Sunday, March 27, 2011

Beaten by Gaddafi’s nephew and intimidated by his thugs... so why was I treated like a criminal by British justice?

By Elizabeth Sanderson
Last updated at 3:38 PM on 27th March 2011
The swaggering son of Gaddafi’s henchman hit Karen Etchebery so savagely he broke seven bones in her face – yet after a campaign of threats and Foreign Office pressure, his trial collapsed.
Here she speaks bravely about the disturbing events that saw him free to return to Libya – and led her to a cell in handcuffs
Beaten: Karen Etchebery survived a vicious attack by Mohammed al-Sanussi, Colonel Gaddafi's nephew, in London
Beaten: Karen Etchebery survived a vicious attack by Mohammed al-Sanussi, Colonel Gaddafi's nephew, in London
A woman at the centre of the trial involving serious allegations of violent assault by Colonel Gaddafi’s nephew has given disturbing new evidence about how senior members of the Libyan regime were able to flout the law with impunity under Tony Blair’s Government.

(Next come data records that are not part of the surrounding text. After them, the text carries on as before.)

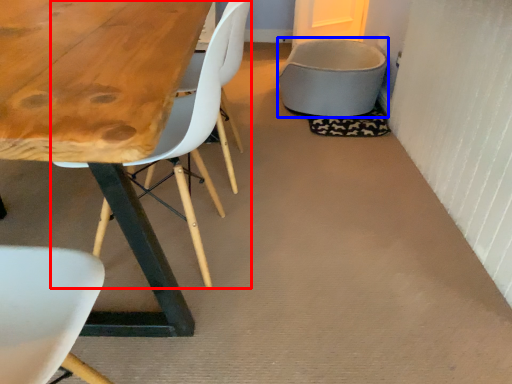 Question: Which object is closer to the camera taking this photo, chair (highlighted by a red box) or gray (highlighted by a blue box)?

Choices:
 (A) chair
 (B) gray

Answer: (A) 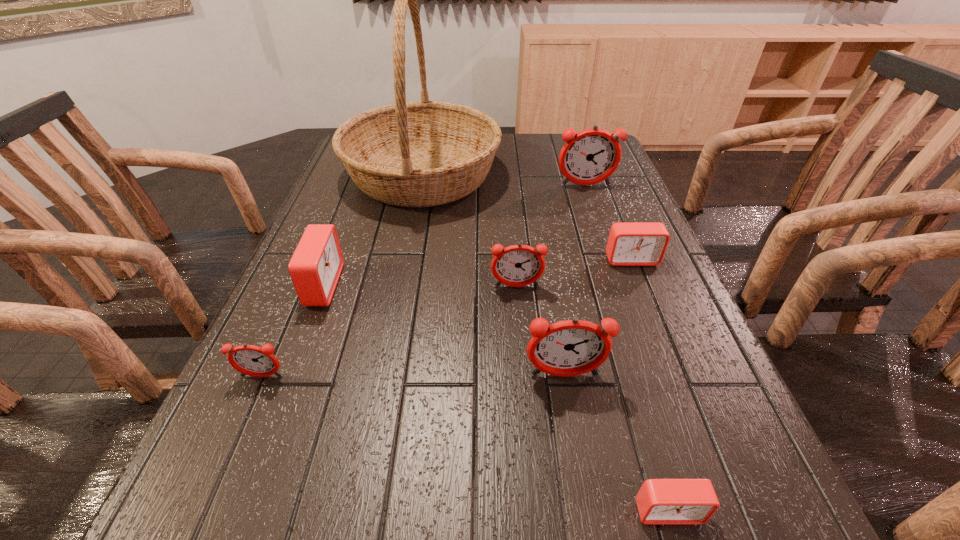 Locate an element on the screen. the nearest alarm clock is located at coordinates (659, 501).

This screenshot has height=540, width=960. Find the location of `free space located on the front of the basket`. free space located on the front of the basket is located at coordinates (402, 279).

The height and width of the screenshot is (540, 960). I want to click on free space located 0.310m on the front-facing side of the biggest reddish-pink alarm clock, so click(x=611, y=258).

Find the location of a particular element. Image resolution: width=960 pixels, height=540 pixels. vacant area situated 0.140m on the front-facing side of the sixth shortest alarm clock is located at coordinates (579, 460).

What are the coordinates of `blank space located on the front-facing side of the third biggest reddish-pink alarm clock` in the screenshot? It's located at (523, 357).

Identify the location of free location located 0.130m on the front-facing side of the biggest red alarm clock. This screenshot has height=540, width=960. (397, 286).

Identify the location of free point located on the front-facing side of the second biggest red alarm clock. Image resolution: width=960 pixels, height=540 pixels. (652, 312).

Locate an element on the screen. vacant space located 0.090m on the front-facing side of the leftmost reddish-pink alarm clock is located at coordinates (239, 428).

You are a GUI agent. You are given a task and a screenshot of the screen. Output one action in this format:
    pyautogui.click(x=<x>, y=<y>)
    Task: Click on the object present at the far edge
    
    Given the screenshot: What is the action you would take?
    pyautogui.click(x=424, y=153)

Find the location of a particular element. object present at the near edge is located at coordinates (659, 501). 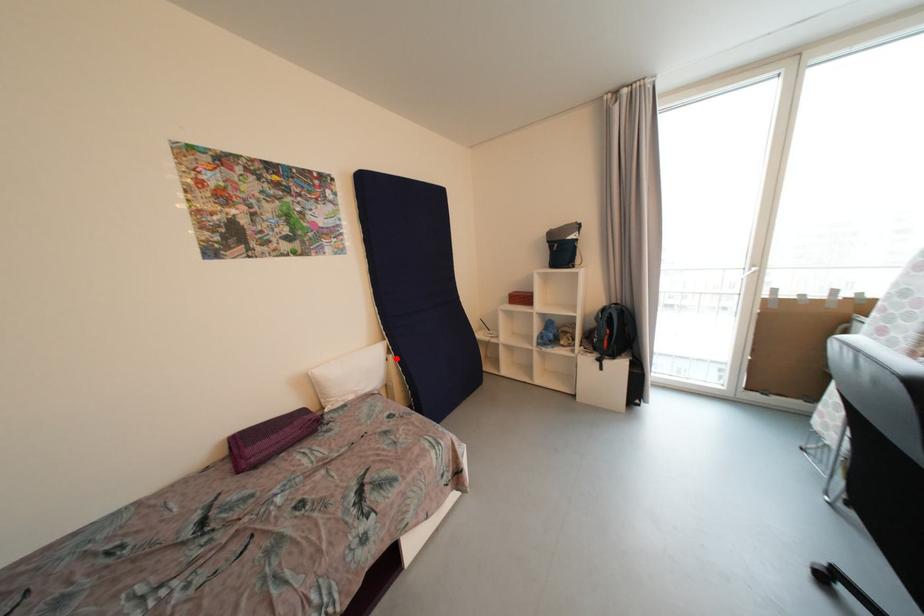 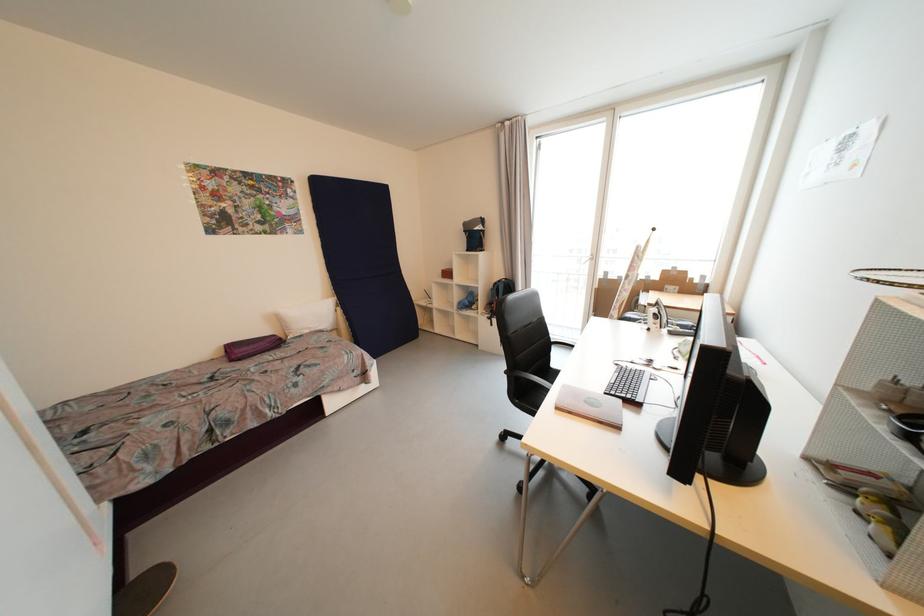 Question: I am providing you with two images of the same scene from different viewpoints. Image1 has a red point marked. In image2, the corresponding 3D location appears at what relative position? Reply with the corresponding letter.

Choices:
 (A) Closer
 (B) Farther

Answer: (B) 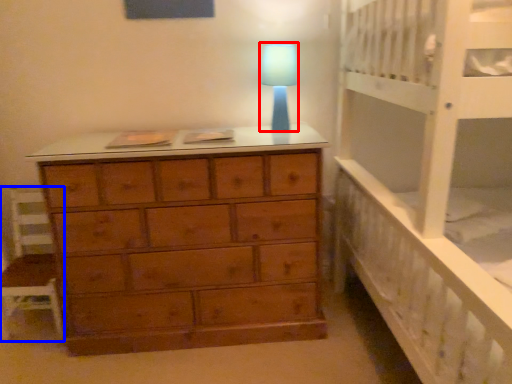 Question: Which object is closer to the camera taking this photo, lamp (highlighted by a red box) or chair (highlighted by a blue box)?

Choices:
 (A) lamp
 (B) chair

Answer: (A) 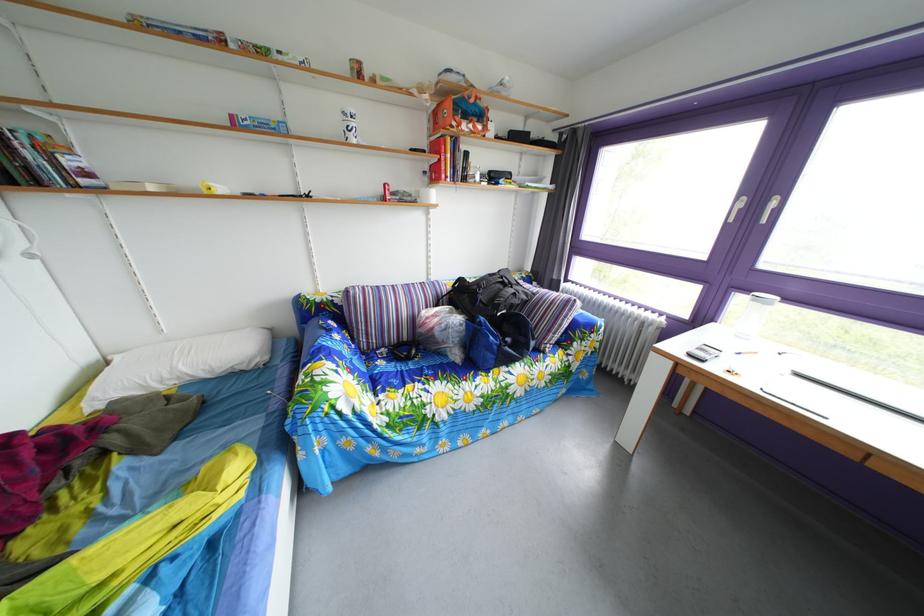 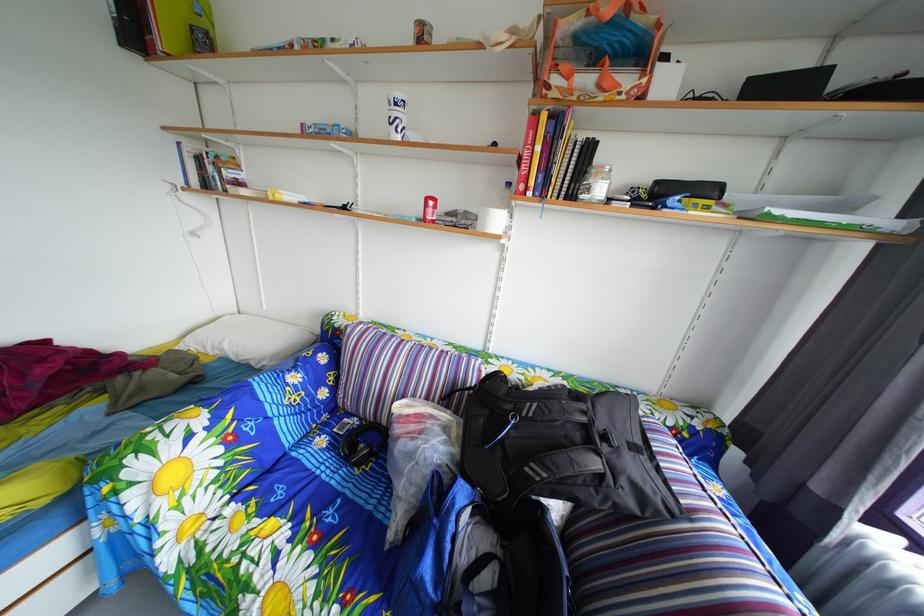 Find the pixel in the second image that matches (x=548, y=301) in the first image.

(699, 523) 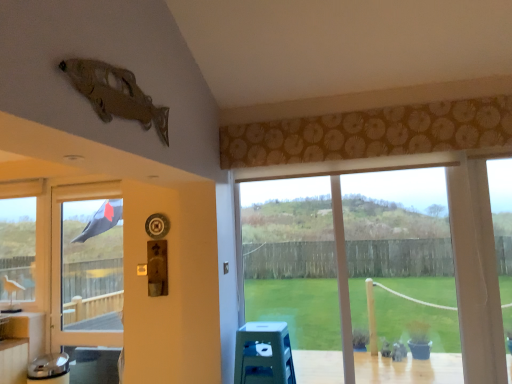 Locate an element on the screen. Image resolution: width=512 pixels, height=384 pixels. free point above black fabric screen door at left (from a real-world perspective) is located at coordinates (84, 177). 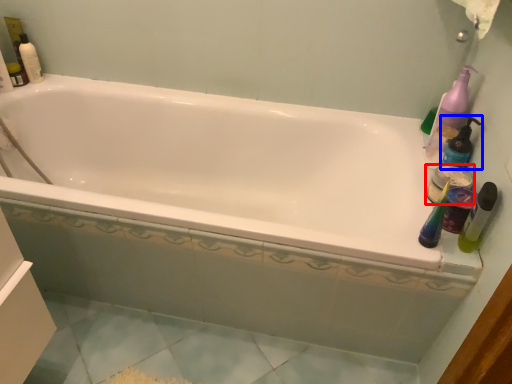 Question: Which of the following is the farthest to the observer, mouthwash (highlighted by a red box) or cleaning product (highlighted by a blue box)?

Choices:
 (A) mouthwash
 (B) cleaning product

Answer: (A) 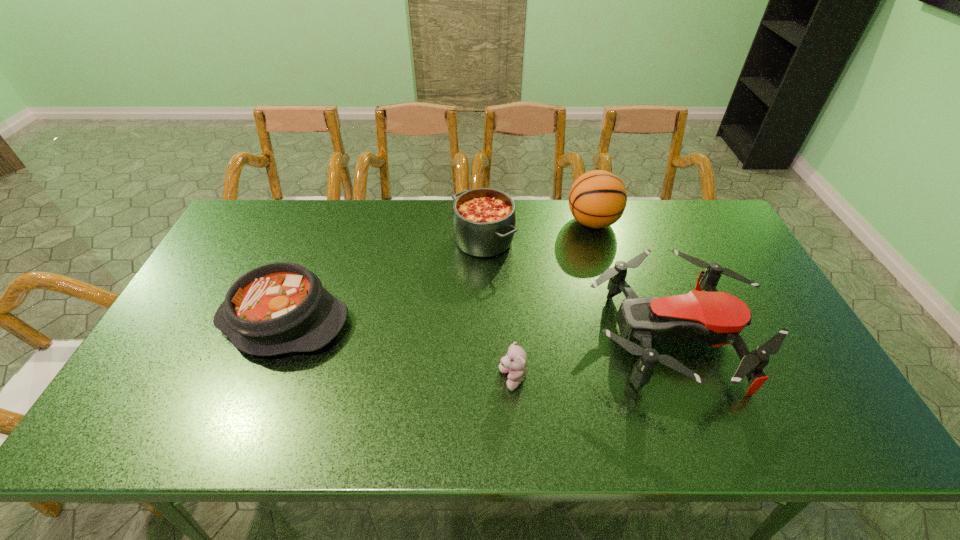 At what (x,y) coordinates should I click in order to perform the action: click on object present at the near right corner. Please return your answer as a coordinate pair (x, y). Looking at the image, I should click on (717, 318).

The height and width of the screenshot is (540, 960). In the image, there is a desktop. What are the coordinates of `vacant space at the far edge` in the screenshot? It's located at (569, 221).

Identify the location of vacant space at the right edge. (705, 258).

You are a GUI agent. You are given a task and a screenshot of the screen. Output one action in this format:
    pyautogui.click(x=<x>, y=<y>)
    Task: Click on the free space at the far left corner of the desktop
    This screenshot has height=540, width=960.
    Given the screenshot: What is the action you would take?
    pyautogui.click(x=241, y=237)

Locate an element on the screen. blank area at the far right corner is located at coordinates (682, 219).

In order to click on empty space between the drone and the left casserole in this screenshot , I will do `click(477, 329)`.

Where is `free area in between the drone and the teddy bear`? This screenshot has height=540, width=960. free area in between the drone and the teddy bear is located at coordinates (591, 359).

Where is `unoccupied area between the shorter casserole and the right casserole`? Image resolution: width=960 pixels, height=540 pixels. unoccupied area between the shorter casserole and the right casserole is located at coordinates (384, 280).

At what (x,y) coordinates should I click in order to perform the action: click on empty space between the basketball and the nearer casserole. Please return your answer as a coordinate pair (x, y). The width and height of the screenshot is (960, 540). Looking at the image, I should click on (439, 272).

Identify the location of free spot between the tallest object and the right casserole. This screenshot has height=540, width=960. (539, 231).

Mohammed al-Sanussi was charged, in 2006, with an attack on two Brazilian escort girls, Karen Etchebery and Patricia Bech, at his London home. This paper revealed last month that the ensuing trial collapsed amid pressure from the Foreign Office, which wrote to the Director of Public Prosecutions pointing out that Britain’s financial interests could be damaged if the case was pursued. Al-Sanussi’s father, Abdullah al-Sanussi, is Gaddafi’s brother-in-law and head of Libya’s intelligence services
At the time BP was negotiating a £15 billion contract to secure oil and gas rights in the country.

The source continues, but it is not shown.